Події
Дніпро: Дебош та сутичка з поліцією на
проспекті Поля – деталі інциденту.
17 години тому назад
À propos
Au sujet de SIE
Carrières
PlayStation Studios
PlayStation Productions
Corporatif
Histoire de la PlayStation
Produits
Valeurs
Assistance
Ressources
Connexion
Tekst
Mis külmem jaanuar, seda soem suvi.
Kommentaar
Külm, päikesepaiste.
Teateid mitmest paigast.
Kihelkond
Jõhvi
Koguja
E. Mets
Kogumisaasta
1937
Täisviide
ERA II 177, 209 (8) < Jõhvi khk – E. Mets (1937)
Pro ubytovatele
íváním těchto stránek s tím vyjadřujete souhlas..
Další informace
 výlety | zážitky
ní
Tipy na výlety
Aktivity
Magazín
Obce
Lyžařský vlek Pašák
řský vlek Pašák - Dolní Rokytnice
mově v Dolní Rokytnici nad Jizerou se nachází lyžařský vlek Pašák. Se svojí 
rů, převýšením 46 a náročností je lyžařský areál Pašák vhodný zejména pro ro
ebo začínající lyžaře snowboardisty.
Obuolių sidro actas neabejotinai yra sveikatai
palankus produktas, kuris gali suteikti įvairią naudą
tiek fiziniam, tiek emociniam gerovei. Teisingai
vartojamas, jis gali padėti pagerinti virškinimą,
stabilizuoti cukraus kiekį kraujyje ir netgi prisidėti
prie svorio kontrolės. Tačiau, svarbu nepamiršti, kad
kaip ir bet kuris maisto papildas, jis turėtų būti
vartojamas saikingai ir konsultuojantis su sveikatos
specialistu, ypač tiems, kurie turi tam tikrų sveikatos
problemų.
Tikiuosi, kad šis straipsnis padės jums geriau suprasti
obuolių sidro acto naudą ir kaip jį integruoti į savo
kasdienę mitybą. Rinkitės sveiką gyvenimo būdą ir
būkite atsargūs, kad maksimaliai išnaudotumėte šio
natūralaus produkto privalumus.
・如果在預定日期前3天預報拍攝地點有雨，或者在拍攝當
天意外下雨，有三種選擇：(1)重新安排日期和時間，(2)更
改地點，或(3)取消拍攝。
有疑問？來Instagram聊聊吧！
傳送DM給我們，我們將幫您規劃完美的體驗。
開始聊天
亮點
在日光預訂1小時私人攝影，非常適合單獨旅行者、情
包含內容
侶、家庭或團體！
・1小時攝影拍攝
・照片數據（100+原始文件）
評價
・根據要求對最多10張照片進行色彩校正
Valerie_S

YOUR GOAL:
Please write out only the lines from the one containing "kaip ir bet" to the end of the records above, exactly, both ends included.

ANSWER FOR THIS EXERCISE:
kaip ir bet kuris maisto papildas, jis turėtų būti
vartojamas saikingai ir konsultuojantis su sveikatos
specialistu, ypač tiems, kurie turi tam tikrų sveikatos
problemų.
Tikiuosi, kad šis straipsnis padės jums geriau suprasti
obuolių sidro acto naudą ir kaip jį integruoti į savo
kasdienę mitybą. Rinkitės sveiką gyvenimo būdą ir
būkite atsargūs, kad maksimaliai išnaudotumėte šio
natūralaus produkto privalumus.
・如果在預定日期前3天預報拍攝地點有雨，或者在拍攝當
天意外下雨，有三種選擇：(1)重新安排日期和時間，(2)更
改地點，或(3)取消拍攝。
有疑問？來Instagram聊聊吧！
傳送DM給我們，我們將幫您規劃完美的體驗。
開始聊天
亮點
在日光預訂1小時私人攝影，非常適合單獨旅行者、情
包含內容
侶、家庭或團體！
・1小時攝影拍攝
・照片數據（100+原始文件）
評價
・根據要求對最多10張照片進行色彩校正
Valerie_S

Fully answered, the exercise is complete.